Clark, A. (2013). Whatever next? Predictive brains, situated agents, and the future of cognitive science. The Behavioral And Brain Sciences, 36(3), 181–204. doi:10.1017/S0140525X12000477

Summary

In this BBS article, Clark lays out a grand unified theory of cognition based on the idea that our brains are predictive machines. At the high levels of processing, our brains construct hypotheses/predictions of our percepts, and at the low levels of processing, our sensory systems compute error signals between what is predicted and what is actually sensed. He begins with the following assumption about what the brain is trying to accomplish:

How, simply on the basis of patterns and changes in its own internal states, is [the brain] to alter and adapt its resources so as to tune itself to act as a useful node… for the origination of adaptive responses? Notice how different this conception is to ones in which the problem is posed as one of establishing a mapping relation between environmental and inner states. The task is not to find such a mapping but to infer the nature of the signal source (the world) from just the varying input signal itself. (pg. 183)

Clark next defines his overarching theory as that of “action-oriented predictive processing”, and quotes from Hawkins & Blakeslee (2004):

As strange as it sounds, when your own behavior is involved, your predictions not only precede sensation, they determine sensation. Thinking of going to the next pattern in a sequence causes a cascading prediction of what you should experience next. As the cascading predition unfolds, it generates the motor commands necessary to fulfil the prediction. Thinking, predicting, and doing are all part of the same unfolding of sequences moving down the cortical hierarchy. (pg. 186)

In other words, action is just a way to bring the world into alignment with the brain’s predictions.

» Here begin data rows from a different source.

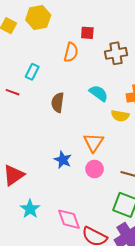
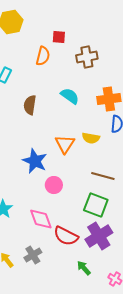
yellow semicircle: (120, 116) -> (91, 138), moved
blue star: (63, 160) -> (35, 161), size x1.4
pink circle: (95, 169) -> (54, 185), moved

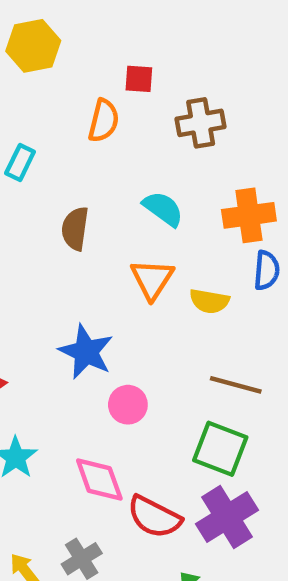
orange triangle: (65, 144) -> (152, 279), moved

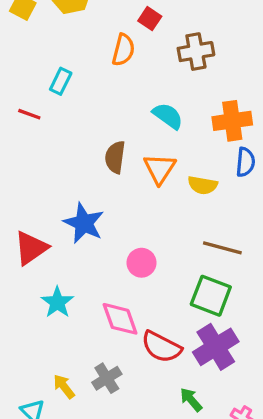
red square: (139, 79) -> (150, 19), turned 30
brown semicircle: (75, 229) -> (115, 157), moved
blue star: (86, 352) -> (84, 223), moved

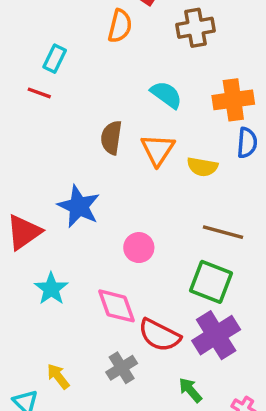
red line: (29, 114) -> (39, 93), moved
gray cross: (107, 378) -> (122, 368), moved

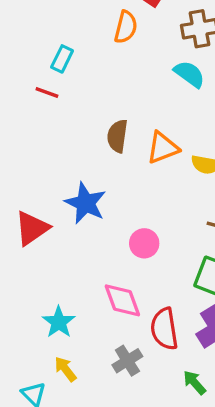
cyan semicircle: (166, 95) -> (189, 74), moved
orange triangle: (158, 150) -> (163, 148), turned 36
cyan star: (51, 289) -> (59, 322), moved
red semicircle: (159, 335) -> (164, 329), turned 54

Clark goes on to describe a large body of work that supports these views, particularly from the realm of neuroscience and perceptual science. He also explains how the action-oriented predictive processing scheme unifies the levels of analysis, in that it is a neural implementation of what are actually generative Bayesian models.

Takeaways

I agree with a lot of what Clark says in this article, though there are a few points that I disagree with.

First, “predictive” is not the same as “generative” (though all generative models are predictive, in a sense). Discriminative models are also predictive, in the sense that you receive an input $x$ and predict an output $y$. Generative models, by contrast, can jointly predict $x$ and $y$ simultaneously, making it possible to predict $y$ from $x$ but also the other way around (predicting $x$ from $y$). Thus, generative models have more predictive power in the sense that they can be used to predict more relationships between the data, but that doesn’t mean discriminative models aren’t predictive. Clark uses “predictive” and “generative” interchangeably, but I think that is a mistake.

I definitely agree that having a generative model is incredibly powerful because it allows us to make a priori predictions in the absence of data. However, generative models can be more difficult to learn, and while they may be overall more general, that may come with the cost of a loss of precision for specific prediction tasks. Thus, discriminative models are important, too, and it is almost certainly incorrect to say that the brain never makes use of simple mappings.

I’m not sure I agree with Clark’s characterization of action. I do like the idea that our minds make predictions, and then we use action to make those predictions come true, but I think it is important to make a distinction between predictions of the generative process in the world (i.e., what is going to happen next in the absence of action) versus predictions of how the default process might change if we were to act on it.

I am also not sure if I agree with the idea that the brain is trying to reduce error, especially since “error” is not a well-defined term. Clark seems to use it in the sense of reducing entropy, but there’s a lot of other ways it could be used. By definition, any type of learning system is trying to optimize some objective function—the “error”—so while technically true, this isn’t really that new of a concept, so I don’t feel that it provides all that much explanatory power.

The more important component of Clark’s argument is that of the large part generative models probably play. Yet, Clark doesn’t go into details about how those models are actually constructed, beyond referring to a few things like the Helmholtz machine. That is where I think the truly difficult problems lie—determining what the generative models are, how we construct them in the first place, and when a generative model is the thing that’s constructed as opposed to a discriminative model. There are particularly difficult questions to be answered in domains where the models must be able to handle incredibly high-dimensional data and parse it into complex, structured models. Saying the brain constructs generative models is a useful starting point (and it’s a starting point that I agree with), but it really doesn’t say anything about what the actual structure of those models is.